[Data excerpts]
===
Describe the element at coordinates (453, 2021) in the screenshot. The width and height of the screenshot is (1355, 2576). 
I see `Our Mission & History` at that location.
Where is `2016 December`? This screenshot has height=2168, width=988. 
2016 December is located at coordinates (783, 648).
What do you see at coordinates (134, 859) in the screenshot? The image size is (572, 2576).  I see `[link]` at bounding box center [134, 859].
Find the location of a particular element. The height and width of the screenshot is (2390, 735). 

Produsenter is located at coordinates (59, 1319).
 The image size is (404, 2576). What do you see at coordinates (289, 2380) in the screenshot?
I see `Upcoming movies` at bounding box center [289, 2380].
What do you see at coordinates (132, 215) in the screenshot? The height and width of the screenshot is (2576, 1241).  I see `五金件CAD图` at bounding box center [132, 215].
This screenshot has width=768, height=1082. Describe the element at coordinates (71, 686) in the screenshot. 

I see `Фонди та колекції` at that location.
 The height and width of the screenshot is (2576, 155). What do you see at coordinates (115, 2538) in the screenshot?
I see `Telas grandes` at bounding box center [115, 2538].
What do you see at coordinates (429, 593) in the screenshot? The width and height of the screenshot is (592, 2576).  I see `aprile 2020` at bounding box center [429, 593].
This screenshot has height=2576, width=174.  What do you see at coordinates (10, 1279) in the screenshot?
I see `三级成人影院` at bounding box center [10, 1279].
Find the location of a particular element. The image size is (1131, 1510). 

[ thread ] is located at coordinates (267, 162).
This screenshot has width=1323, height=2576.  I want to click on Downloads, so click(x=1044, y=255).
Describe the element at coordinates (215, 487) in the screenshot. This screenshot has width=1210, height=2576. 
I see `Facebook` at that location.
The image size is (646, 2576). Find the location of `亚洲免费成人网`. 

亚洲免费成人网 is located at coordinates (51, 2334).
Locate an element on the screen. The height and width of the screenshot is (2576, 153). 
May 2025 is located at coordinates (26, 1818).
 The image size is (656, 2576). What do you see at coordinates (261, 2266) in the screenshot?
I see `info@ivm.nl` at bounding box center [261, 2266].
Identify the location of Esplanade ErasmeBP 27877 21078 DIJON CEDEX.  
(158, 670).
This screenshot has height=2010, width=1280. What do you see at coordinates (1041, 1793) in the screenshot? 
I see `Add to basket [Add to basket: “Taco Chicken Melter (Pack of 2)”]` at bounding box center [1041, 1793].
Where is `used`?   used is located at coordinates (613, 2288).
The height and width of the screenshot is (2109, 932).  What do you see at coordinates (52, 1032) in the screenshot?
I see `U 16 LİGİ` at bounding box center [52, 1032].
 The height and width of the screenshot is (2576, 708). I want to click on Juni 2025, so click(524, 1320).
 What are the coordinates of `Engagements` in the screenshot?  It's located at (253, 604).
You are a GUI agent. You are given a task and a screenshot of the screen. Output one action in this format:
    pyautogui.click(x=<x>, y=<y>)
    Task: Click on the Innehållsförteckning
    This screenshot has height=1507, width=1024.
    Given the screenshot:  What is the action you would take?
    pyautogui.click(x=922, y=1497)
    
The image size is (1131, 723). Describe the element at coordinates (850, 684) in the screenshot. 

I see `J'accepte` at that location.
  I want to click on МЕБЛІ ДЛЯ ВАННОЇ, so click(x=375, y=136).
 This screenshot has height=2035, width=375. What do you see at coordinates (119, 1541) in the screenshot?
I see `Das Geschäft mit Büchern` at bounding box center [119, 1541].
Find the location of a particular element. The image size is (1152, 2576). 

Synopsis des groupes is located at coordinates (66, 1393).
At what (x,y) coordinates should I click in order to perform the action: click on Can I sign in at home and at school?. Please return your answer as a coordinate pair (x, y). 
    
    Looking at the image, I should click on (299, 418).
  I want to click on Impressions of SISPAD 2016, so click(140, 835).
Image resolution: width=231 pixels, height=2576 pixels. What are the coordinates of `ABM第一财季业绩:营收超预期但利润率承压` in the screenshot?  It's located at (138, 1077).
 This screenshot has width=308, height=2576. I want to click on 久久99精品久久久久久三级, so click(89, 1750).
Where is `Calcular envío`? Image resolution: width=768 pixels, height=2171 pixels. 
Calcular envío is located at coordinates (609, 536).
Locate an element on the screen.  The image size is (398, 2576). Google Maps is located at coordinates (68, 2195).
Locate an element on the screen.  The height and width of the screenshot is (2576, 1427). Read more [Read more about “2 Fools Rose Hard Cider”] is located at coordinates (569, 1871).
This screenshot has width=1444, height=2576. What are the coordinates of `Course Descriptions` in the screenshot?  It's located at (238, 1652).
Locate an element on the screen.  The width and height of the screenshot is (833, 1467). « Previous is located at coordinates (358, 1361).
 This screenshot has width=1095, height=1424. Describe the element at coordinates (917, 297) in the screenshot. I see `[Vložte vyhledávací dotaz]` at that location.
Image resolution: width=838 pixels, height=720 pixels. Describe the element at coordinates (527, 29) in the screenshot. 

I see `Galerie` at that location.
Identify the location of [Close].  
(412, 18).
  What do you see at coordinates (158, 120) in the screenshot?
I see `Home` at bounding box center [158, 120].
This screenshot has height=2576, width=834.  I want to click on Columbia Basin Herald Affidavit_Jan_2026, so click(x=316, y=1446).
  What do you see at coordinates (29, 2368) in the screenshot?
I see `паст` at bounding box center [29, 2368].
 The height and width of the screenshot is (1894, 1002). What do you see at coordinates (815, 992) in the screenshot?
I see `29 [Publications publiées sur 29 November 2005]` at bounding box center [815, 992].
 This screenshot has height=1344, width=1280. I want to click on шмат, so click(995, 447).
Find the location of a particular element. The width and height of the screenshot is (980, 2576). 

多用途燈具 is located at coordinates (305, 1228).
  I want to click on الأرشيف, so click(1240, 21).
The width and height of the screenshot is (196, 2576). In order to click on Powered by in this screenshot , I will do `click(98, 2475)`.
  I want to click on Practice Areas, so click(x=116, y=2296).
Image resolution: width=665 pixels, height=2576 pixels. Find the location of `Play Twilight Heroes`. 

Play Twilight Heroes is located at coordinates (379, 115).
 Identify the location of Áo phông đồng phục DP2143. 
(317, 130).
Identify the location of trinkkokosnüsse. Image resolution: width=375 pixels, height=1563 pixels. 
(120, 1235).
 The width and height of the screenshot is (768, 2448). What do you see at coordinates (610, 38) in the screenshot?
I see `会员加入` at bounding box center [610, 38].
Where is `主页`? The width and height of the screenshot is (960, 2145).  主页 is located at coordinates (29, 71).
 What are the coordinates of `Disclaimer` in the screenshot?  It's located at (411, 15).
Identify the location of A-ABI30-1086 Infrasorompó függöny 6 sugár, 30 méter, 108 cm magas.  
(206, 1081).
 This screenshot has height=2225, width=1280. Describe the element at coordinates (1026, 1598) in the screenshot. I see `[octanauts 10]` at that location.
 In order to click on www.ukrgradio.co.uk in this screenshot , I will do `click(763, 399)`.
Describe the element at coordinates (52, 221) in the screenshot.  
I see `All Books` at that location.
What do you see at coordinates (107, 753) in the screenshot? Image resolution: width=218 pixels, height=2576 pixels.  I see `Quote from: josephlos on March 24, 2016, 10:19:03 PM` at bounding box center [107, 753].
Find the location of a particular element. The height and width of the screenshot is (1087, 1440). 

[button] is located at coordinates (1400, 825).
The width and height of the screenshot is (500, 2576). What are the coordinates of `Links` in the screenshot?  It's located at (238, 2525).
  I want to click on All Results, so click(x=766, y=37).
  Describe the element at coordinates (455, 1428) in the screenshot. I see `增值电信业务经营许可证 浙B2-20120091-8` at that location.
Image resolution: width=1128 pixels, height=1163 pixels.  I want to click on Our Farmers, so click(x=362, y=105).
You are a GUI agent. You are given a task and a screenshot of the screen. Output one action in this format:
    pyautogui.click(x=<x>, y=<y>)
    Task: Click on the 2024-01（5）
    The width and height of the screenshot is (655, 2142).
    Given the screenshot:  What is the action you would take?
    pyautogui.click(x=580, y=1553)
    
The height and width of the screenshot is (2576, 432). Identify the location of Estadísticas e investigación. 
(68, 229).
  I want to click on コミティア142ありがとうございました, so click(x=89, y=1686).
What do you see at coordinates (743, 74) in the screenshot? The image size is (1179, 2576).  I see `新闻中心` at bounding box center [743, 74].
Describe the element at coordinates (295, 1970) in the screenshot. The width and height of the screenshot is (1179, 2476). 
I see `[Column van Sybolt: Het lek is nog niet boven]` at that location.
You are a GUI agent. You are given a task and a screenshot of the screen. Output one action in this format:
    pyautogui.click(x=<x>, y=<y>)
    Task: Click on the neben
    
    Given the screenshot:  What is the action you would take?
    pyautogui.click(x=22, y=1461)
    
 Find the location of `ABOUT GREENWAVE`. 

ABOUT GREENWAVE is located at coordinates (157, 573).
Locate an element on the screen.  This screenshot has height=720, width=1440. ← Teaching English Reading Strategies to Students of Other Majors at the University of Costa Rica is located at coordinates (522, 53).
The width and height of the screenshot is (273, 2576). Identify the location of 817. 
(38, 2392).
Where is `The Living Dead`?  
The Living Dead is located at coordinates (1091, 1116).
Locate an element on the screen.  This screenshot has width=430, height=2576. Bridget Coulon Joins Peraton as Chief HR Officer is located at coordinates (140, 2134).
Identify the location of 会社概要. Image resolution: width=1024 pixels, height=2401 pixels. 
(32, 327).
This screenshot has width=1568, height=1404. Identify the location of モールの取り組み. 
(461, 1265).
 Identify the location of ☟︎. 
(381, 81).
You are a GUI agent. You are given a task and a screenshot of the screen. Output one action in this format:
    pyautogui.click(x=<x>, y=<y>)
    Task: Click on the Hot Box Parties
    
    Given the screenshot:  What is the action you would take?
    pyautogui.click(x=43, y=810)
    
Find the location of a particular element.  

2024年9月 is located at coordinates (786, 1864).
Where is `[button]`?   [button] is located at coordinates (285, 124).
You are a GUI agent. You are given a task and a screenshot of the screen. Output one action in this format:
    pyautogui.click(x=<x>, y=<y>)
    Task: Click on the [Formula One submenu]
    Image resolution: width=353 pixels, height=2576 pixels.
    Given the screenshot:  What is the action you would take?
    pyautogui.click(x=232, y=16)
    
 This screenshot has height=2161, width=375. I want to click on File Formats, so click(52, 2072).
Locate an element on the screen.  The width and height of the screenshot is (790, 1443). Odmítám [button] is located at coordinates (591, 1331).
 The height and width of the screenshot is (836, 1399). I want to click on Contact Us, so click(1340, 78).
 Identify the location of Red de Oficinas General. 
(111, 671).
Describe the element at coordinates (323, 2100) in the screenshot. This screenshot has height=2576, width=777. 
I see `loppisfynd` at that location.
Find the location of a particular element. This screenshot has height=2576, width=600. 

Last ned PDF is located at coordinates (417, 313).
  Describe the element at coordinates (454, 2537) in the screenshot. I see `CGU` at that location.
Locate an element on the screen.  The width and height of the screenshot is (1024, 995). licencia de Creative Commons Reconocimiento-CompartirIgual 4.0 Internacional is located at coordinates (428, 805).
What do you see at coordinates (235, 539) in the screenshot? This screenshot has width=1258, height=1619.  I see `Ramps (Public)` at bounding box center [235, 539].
===
[Required work]
The exact lines of the material above starting at the one that contains "This screenshot has height=2576, width=174." and ending at the one that contains "This screenshot has width=1323, height=2576." are what to retype; leave out everything else.

[Solution to the exercise]
This screenshot has height=2576, width=174.  What do you see at coordinates (10, 1279) in the screenshot?
I see `三级成人影院` at bounding box center [10, 1279].
Find the location of a particular element. The image size is (1131, 1510). 

[ thread ] is located at coordinates (267, 162).
This screenshot has width=1323, height=2576.  I want to click on Downloads, so click(x=1044, y=255).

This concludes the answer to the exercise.